#### [Exercise prompt]
The answer must consist only of the lines from the line with "Politica de colectare cookies" to the line with "воротами, когда продукты", both included, exactly as they stand below.

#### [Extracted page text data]
----

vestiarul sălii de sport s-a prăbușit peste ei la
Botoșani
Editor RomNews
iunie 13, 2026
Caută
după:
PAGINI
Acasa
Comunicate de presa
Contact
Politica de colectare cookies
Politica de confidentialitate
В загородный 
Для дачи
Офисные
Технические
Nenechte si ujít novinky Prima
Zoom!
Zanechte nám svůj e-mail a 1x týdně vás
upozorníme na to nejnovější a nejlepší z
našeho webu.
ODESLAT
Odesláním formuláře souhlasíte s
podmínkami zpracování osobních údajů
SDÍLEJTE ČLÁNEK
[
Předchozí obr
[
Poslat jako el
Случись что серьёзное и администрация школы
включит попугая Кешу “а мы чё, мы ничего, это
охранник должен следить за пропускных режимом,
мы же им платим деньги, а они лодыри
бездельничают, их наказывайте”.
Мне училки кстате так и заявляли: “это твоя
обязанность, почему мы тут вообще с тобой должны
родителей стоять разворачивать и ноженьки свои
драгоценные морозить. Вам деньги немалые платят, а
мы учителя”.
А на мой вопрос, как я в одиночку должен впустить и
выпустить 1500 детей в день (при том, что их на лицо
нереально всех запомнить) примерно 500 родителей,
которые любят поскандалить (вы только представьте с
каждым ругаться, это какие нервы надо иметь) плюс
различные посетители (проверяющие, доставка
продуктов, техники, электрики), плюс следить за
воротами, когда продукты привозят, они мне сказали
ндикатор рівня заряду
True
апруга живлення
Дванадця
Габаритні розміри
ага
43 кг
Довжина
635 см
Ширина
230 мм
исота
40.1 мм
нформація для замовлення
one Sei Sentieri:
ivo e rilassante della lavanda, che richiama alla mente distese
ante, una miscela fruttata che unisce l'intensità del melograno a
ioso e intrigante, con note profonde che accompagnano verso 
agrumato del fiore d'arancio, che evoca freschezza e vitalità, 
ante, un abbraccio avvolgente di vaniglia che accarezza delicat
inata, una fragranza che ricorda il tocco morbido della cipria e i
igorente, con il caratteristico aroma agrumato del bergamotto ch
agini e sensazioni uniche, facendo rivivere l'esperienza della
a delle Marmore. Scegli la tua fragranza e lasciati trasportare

----

#### [Exercise solution]
Politica de colectare cookies
Politica de confidentialitate
В загородный 
Для дачи
Офисные
Технические
Nenechte si ujít novinky Prima
Zoom!
Zanechte nám svůj e-mail a 1x týdně vás
upozorníme na to nejnovější a nejlepší z
našeho webu.
ODESLAT
Odesláním formuláře souhlasíte s
podmínkami zpracování osobních údajů
SDÍLEJTE ČLÁNEK
[
Předchozí obr
[
Poslat jako el
Случись что серьёзное и администрация школы
включит попугая Кешу “а мы чё, мы ничего, это
охранник должен следить за пропускных режимом,
мы же им платим деньги, а они лодыри
бездельничают, их наказывайте”.
Мне училки кстате так и заявляли: “это твоя
обязанность, почему мы тут вообще с тобой должны
родителей стоять разворачивать и ноженьки свои
драгоценные морозить. Вам деньги немалые платят, а
мы учителя”.
А на мой вопрос, как я в одиночку должен впустить и
выпустить 1500 детей в день (при том, что их на лицо
нереально всех запомнить) примерно 500 родителей,
которые любят поскандалить (вы только представьте с
каждым ругаться, это какие нервы надо иметь) плюс
различные посетители (проверяющие, доставка
продуктов, техники, электрики), плюс следить за
воротами, когда продукты привозят, они мне сказали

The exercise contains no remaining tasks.